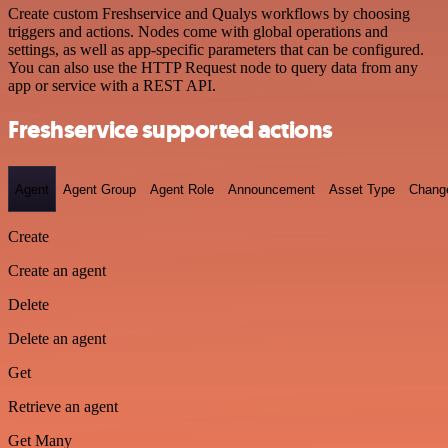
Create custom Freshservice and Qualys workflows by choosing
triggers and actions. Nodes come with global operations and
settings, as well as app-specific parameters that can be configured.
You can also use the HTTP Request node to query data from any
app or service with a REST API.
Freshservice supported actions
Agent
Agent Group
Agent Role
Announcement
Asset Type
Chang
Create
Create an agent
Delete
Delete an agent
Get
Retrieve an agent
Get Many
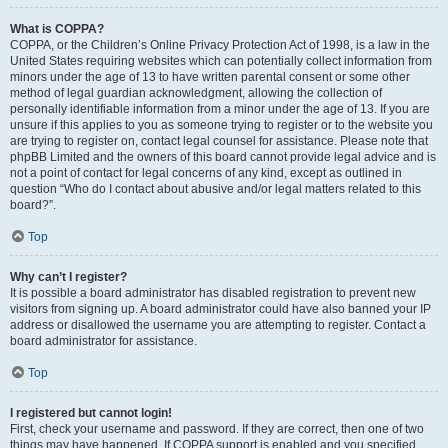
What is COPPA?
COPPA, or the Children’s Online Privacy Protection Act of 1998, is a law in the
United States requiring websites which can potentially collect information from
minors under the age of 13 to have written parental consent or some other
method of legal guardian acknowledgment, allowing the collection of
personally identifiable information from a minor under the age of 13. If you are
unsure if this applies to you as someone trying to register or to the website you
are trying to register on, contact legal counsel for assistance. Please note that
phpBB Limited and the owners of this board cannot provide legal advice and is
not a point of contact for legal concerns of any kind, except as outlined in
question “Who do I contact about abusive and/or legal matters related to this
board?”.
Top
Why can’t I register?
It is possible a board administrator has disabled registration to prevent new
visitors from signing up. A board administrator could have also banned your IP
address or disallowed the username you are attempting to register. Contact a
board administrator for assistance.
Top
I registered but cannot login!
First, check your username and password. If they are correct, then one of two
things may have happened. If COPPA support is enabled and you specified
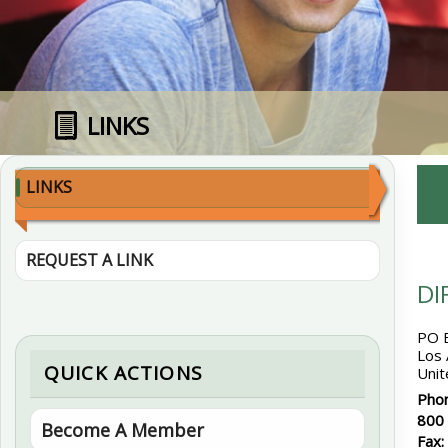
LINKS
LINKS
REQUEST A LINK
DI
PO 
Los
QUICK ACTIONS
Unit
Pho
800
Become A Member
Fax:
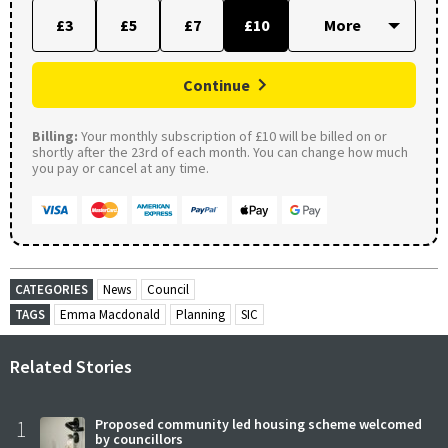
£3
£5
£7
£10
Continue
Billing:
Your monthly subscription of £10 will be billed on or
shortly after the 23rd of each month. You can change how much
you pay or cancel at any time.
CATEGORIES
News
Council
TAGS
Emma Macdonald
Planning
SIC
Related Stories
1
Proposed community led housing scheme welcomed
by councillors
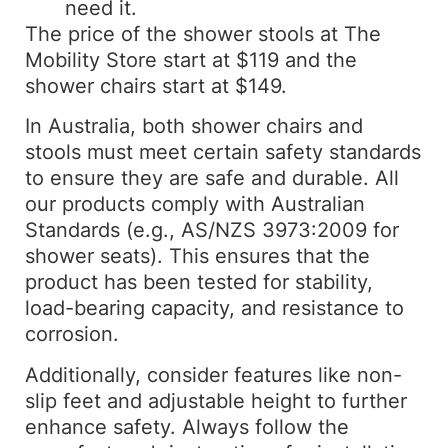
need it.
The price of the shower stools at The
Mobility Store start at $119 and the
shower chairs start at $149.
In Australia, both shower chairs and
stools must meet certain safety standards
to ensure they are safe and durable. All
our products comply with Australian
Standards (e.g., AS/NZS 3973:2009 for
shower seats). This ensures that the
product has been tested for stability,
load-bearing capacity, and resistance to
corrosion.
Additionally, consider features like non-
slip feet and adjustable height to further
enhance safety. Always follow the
━━━━━━━━━━━━━━━━
_HOW TO COMPLETE THIS TASK_
All lines above from the one with "COPPA, or the" to the one with "minors under the", inclusive, should be copied exactly, and no other lines.

_RESPONSE AREA_
COPPA, or the Children’s Online Privacy Protection Act of 1998, is a law in the
United States requiring websites which can potentially collect information from
minors under the age of 13 to have written parental consent or some other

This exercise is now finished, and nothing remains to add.